A schedule which is allowed in the timestamp protocol but not in the two phase locking is Step T0 T1 T2 1 write(A) 2 write(A) 3 write(B) 4 write(B) 5 write(B) This schedule cannot have lock instructions added to make it legal under two phase locking protocol because T1 must unlock A between step 2 and 3 and must lock B between steps 4 and 5 4. Compare the deferred-modification and immediate-modification version of the log-based recovery schemes, in terms of ease of implementation and overhead cost. Ans: The advantages of the deferred modification schemes are: The scheme is easier and simpler to implement since fewer operations and routines are needed, ie. No UNDO The scheme requires less overhead since no extra I/O operations need to be done until commit time as log records can be kept in memory the entire time. Since the old values of data do not have to be present in the log-records, this scheme requires less log storage space The disadvantages of the deferred modification schemes are: When a data item needs to be accessed, the transaction can no longer directly read the correct page from the database buffer, because a previous write by the same transaction to the same data item may not have been propagated to the database yet. It might have updated a local copy of the data item and deferred the actual database modification. Therefore, finding the correct version of a data item becomes more expensive. This scheme allows less concurrency than recovery scheme with immediate updates. This is because write locks are held by transactions till commit time. For long transaction with many updates, the memory space occupied by log records and local copies of data items may become too high. 5. Explain the purpose of the checkpoint mechanism. How often should checkpoints be performed? How does the frequency of checkpoints affect. a. System performance when no failure occurs b. The time it takes to recover from a system crash c. The time it takes to recover from a disk crash Ans: Checkpointing is done with log-based recovery schemes to reduce the time required for recovery after a crash. If there is no checkpointing, the entire log much be searched after a crash, and all transactions undone/redone from the log. If checkpointing had been performed, then most of the log-records prior to the checkpoint can be ignored at the time of recovery.
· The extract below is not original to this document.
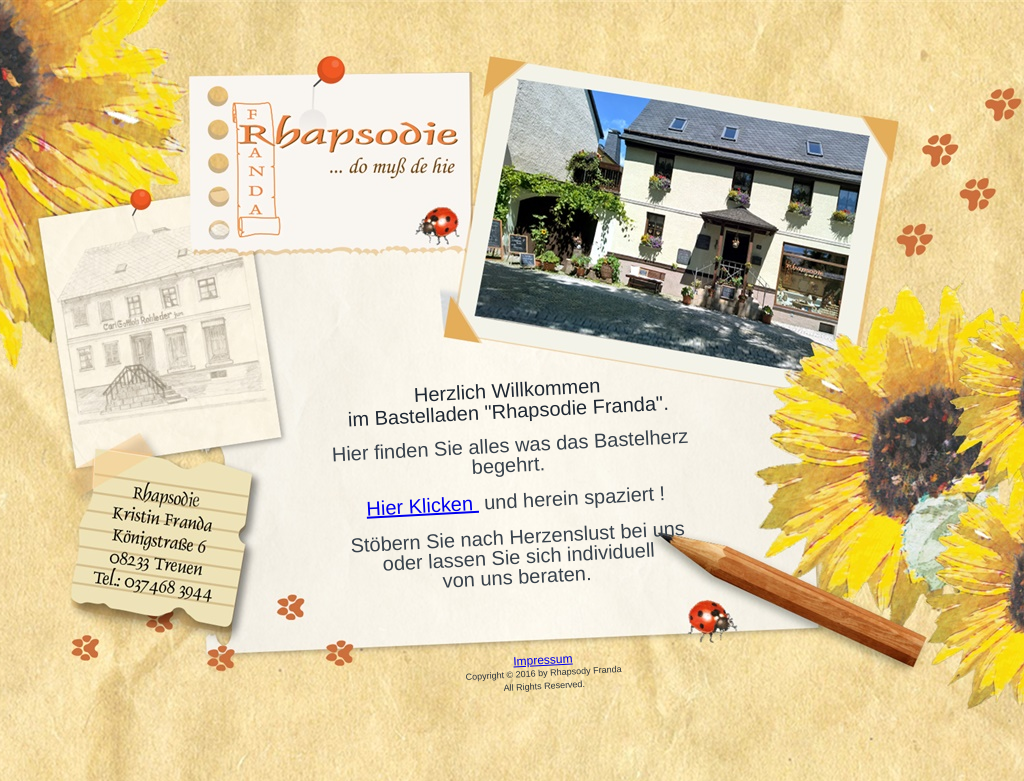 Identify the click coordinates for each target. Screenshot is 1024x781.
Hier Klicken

Another reason to perform checkpoints is to clear log-records from stable storage as it gets full. Since checkpoints cause some loss in performance while they are being taken, their frequency should be reduced if fast recovery is not critical. If we need fast recovery checkpointing frequency should be increased. If the amount of stable storage available is less, frequent checkpointing is unavoidable. Checkpoints have no effect on recovery from a disk crash; archival dumps are the equivalent of checkpoints for recovery from disk crashes. 6. When the system recovers from a crash, it constructs an undo-list and a redo-list. Explain why log records for transactions on the undo-list must be processed in reverse order while those log records for transactions on the redo-list are processed in a forward direction. Ans: The first phase of recovery is to undo the changes done by the failed transactions, so that all data items which have been modified by them get back the values they had before the first of the failed transactions started. If several of the failed transactions had modified the same data item, forward processing of log-records for undo-list transactions would make the data item get the values which it had before the last failed transaction to modify that data item started. This is clearly wrong, and we can see that reverse processing gets us the desired result. The second phase of recovery is to redo the changes done by committed transactions, so that all data items which have been modified by them are restored to the value they had after the last of the committed transactions finished. It can be seen that only forward processing of log-records belonging to redo-list transactions can guarantee this.